Dataset items

■ ■ ■

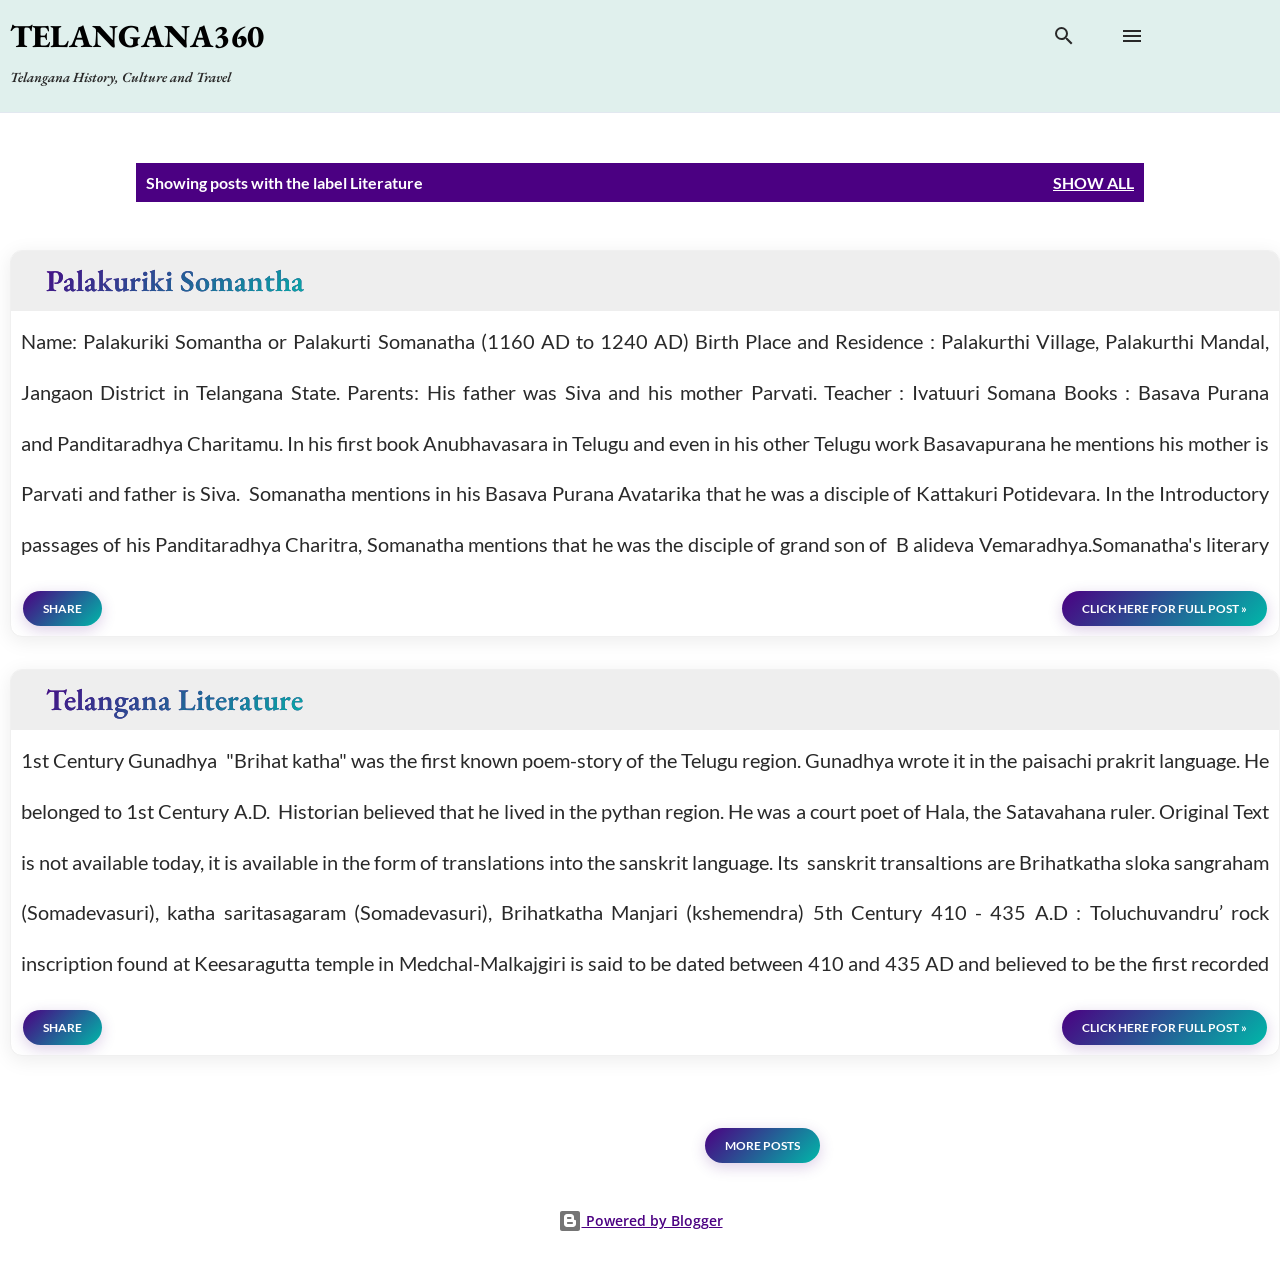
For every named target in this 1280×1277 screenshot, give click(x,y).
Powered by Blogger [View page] (640, 1220)
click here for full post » (1164, 608)
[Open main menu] (1132, 36)
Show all (1093, 182)
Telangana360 (137, 36)
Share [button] (62, 608)
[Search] (1064, 40)
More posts (762, 1145)
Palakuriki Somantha (175, 280)
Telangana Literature (174, 699)
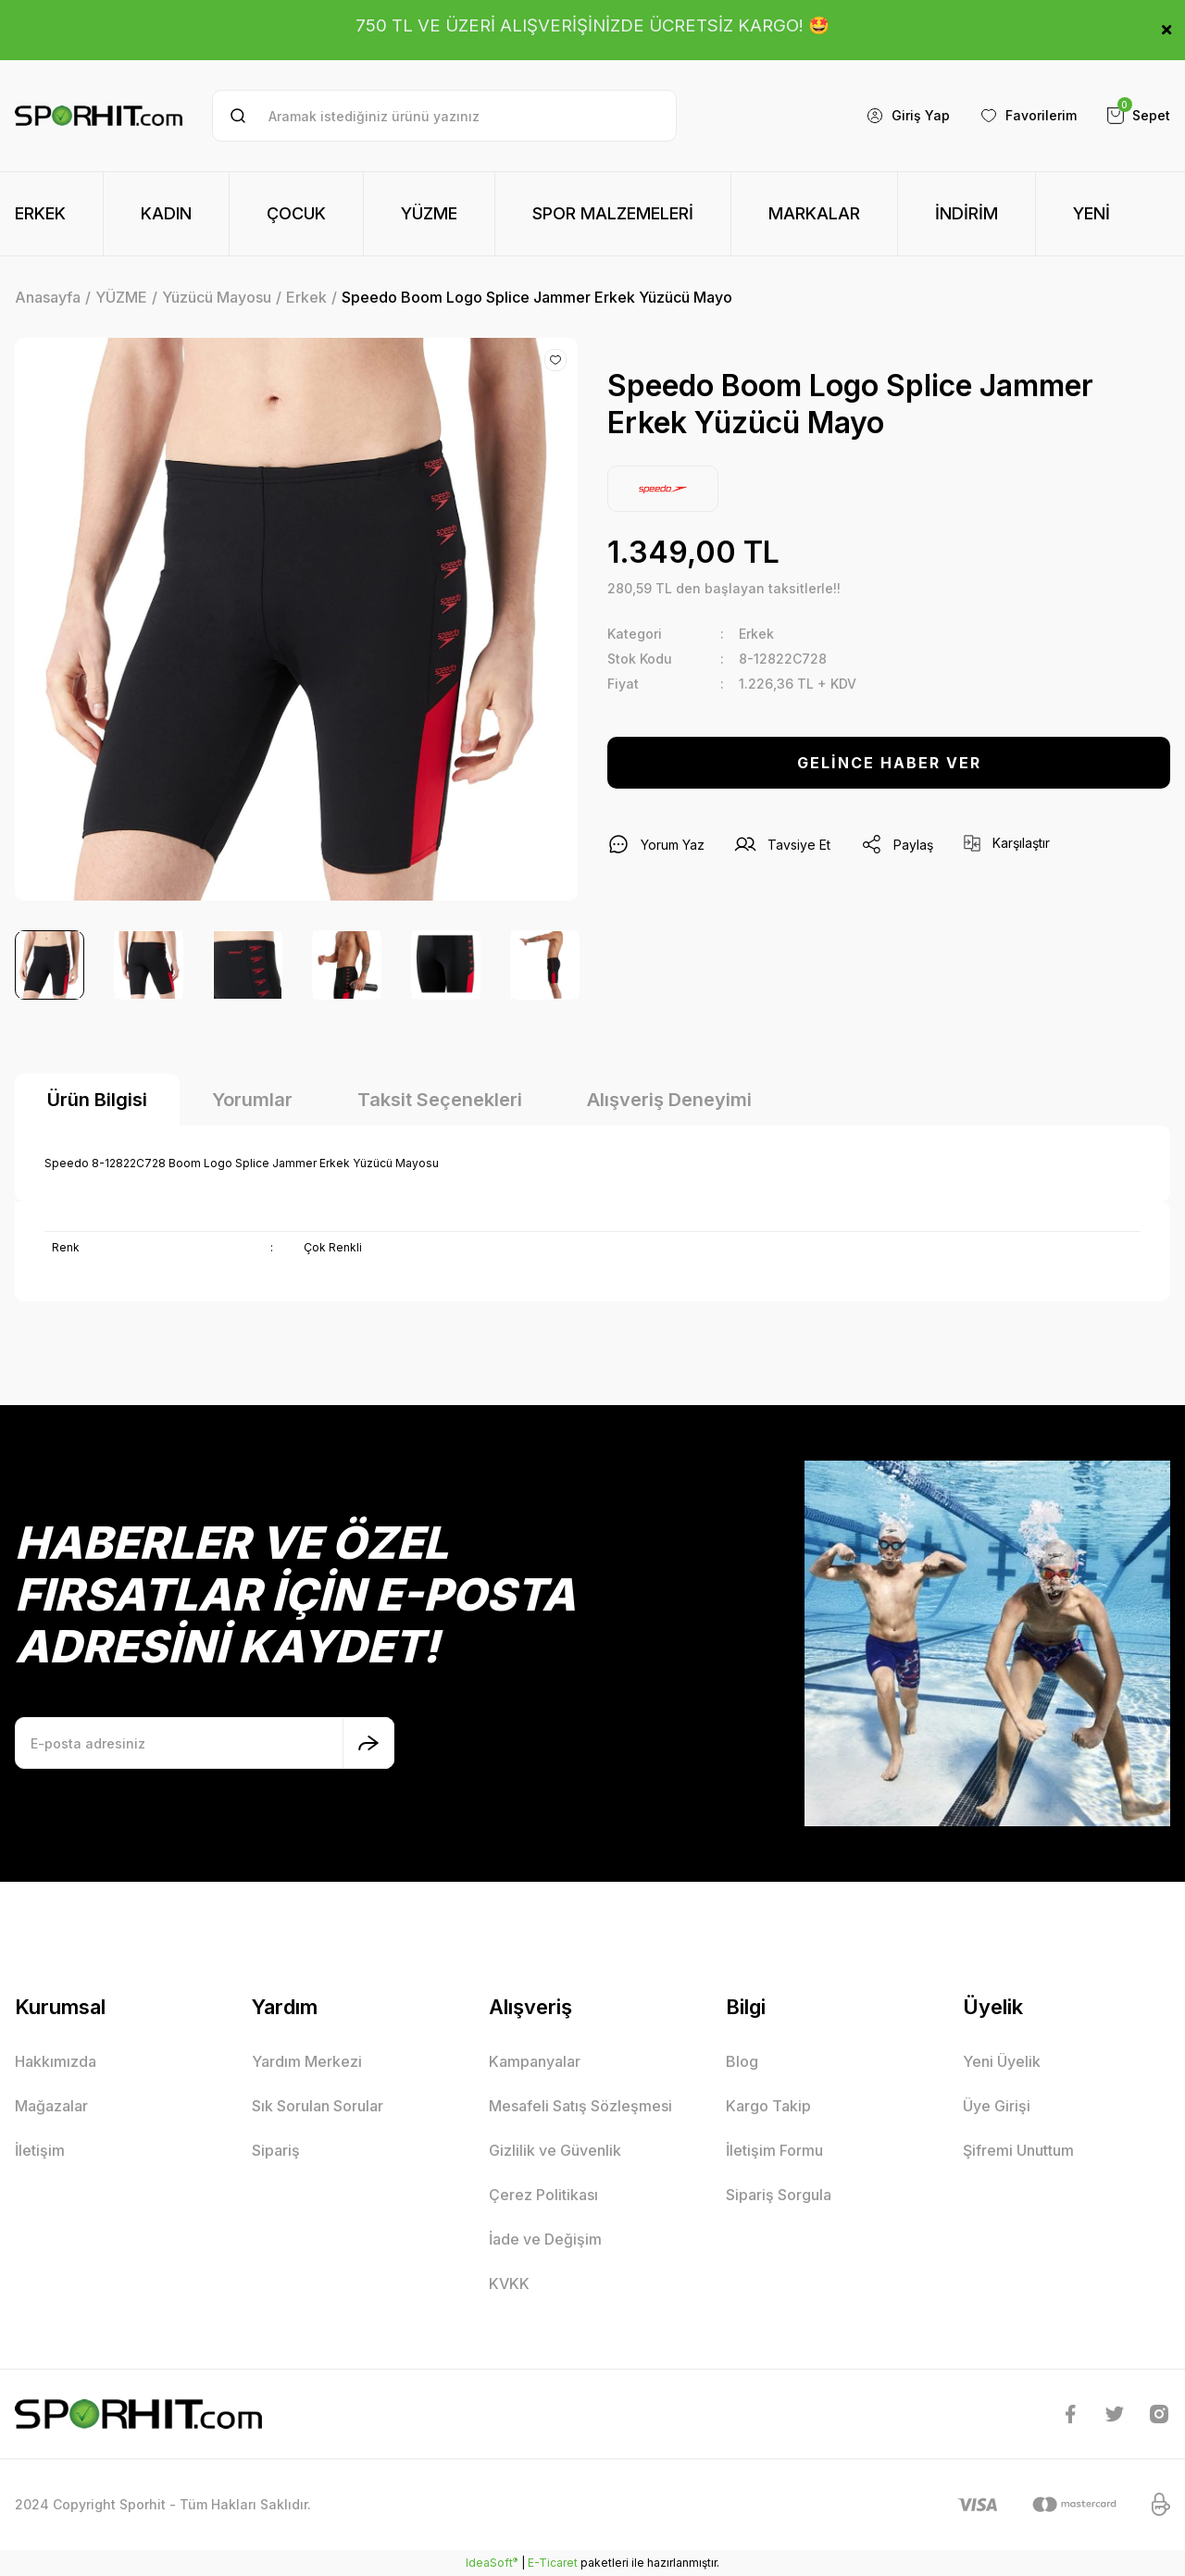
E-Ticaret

■ ■ ■

● TASK BRIEF
Pick out every line above that contains the word "click" and copy it.

● RESPONSE BELOW
For every named target in this 1280×1277 screenshot, give click(x,y).
click here for full post » (1164, 608)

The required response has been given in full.